Ao longo da obra autora utiliza ‘asteriscos’ para “censurar” ou “não revelar” algumas palavras,
como o sobrenome do pai de Tancredo, assim como o nome da cidade onde se passa a trama,
fazendo com que o leitor acredite que isso tenha relevância ao longo da obra, dando um ar de mistério
à trama. Porém, não interfere na obra em momento algum, fazendo com que o leitor chegue ao final
da história esperando uma revelação devido ao mistério ao longo do livro e fique frustrado,pois não há
uma explicação aparente.
Talvez esta tenha sido uma das maneiras de Firmina conquistar o seu público leitor, ou talvez
os personagens desta obra fossem pessoas reais e a mesma quis preservá-los, ou ainda a autora não
sentiu a necessidade de colocar nomes a estes personagens e lugares.
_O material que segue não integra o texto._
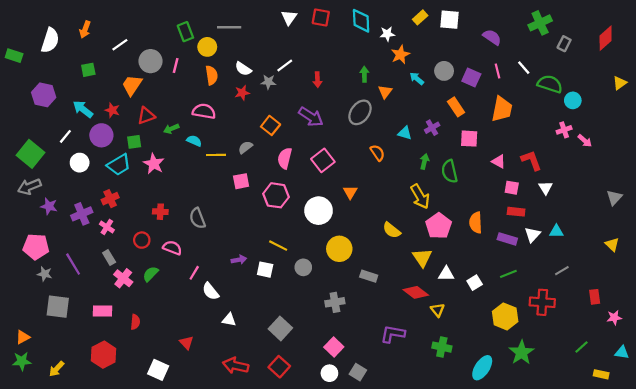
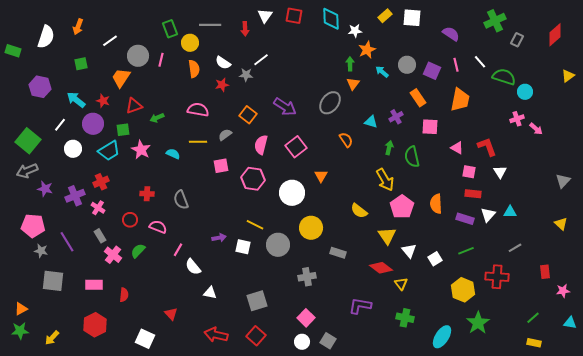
green arrow: (364, 74) -> (350, 64), moved
red arrow: (317, 80) -> (245, 29), moved
pink semicircle: (204, 111) -> (198, 110), moved
cyan semicircle: (194, 141) -> (173, 154), moved
gray circle: (303, 267) -> (278, 245), size x1.5
white triangle: (446, 274) -> (409, 251), turned 49
gray square: (280, 328) -> (257, 301), turned 30
yellow rectangle: (601, 374) -> (534, 343), moved

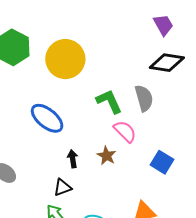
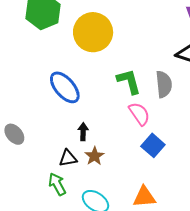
brown star: (106, 156) -> (94, 156), moved
blue square: (162, 162) -> (153, 145), moved

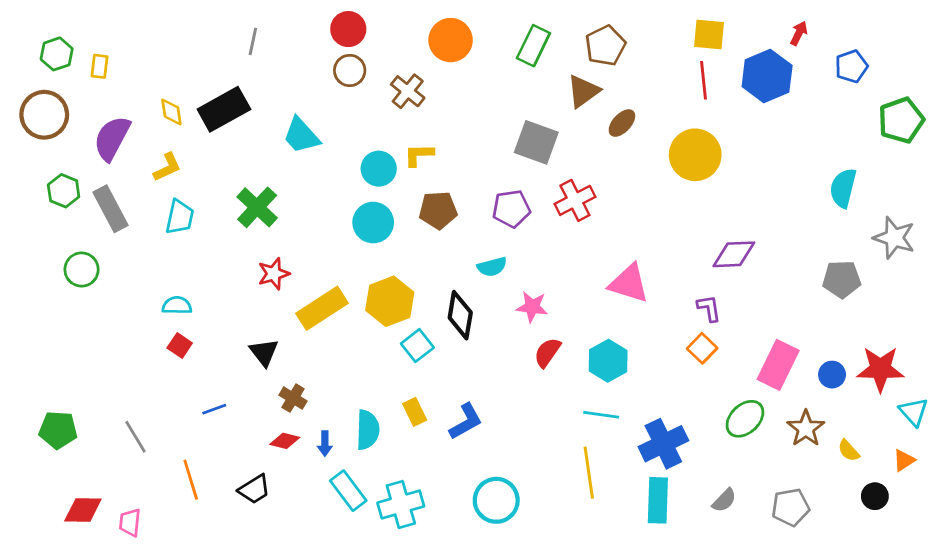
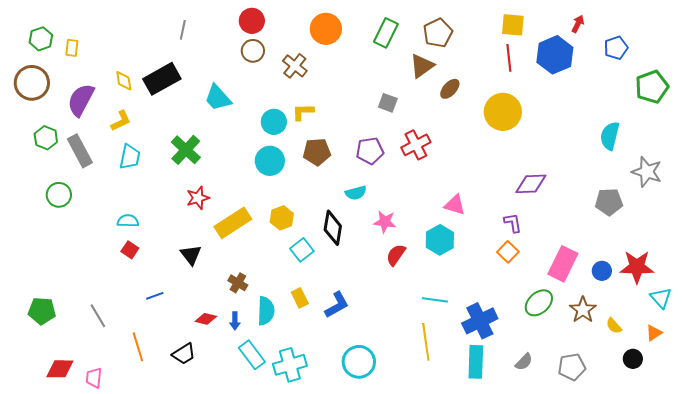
gray square: (536, 142) -> (388, 103), size x0.6
pink triangle: (629, 283) -> (455, 205), size x0.7
yellow hexagon: (390, 301) -> (282, 218), size x0.7
cyan hexagon: (608, 361) -> (440, 240), moved
brown cross: (293, 398) -> (238, 283), moved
O fato é que acaba se
tornando desnecessária ao longo do enredo, visto que não acrescenta e não interfere no contexto
geral do livro. Talvez uma investigação mais profunda possa revelar o sentido deste recurso
empregado pela autora.
“Úrsula” volta ao cenário atual como uma obra que aos poucos vem sendo cobrada em
vestibulares devido ao seu valor social e crítico, pois uma mulher negra questiona em pleno Século
XIX a sociedade e dá voz ao negro. Muitos autores classificam “Úrsula” como um romance “fora do
padrão”, devido a Maria Firmina ser a primeira autora a ter a ambição de tratar questões como esta, já
que antes dela nenhum autor trouxe o negro como protagonista de sua fala e como um possível herói.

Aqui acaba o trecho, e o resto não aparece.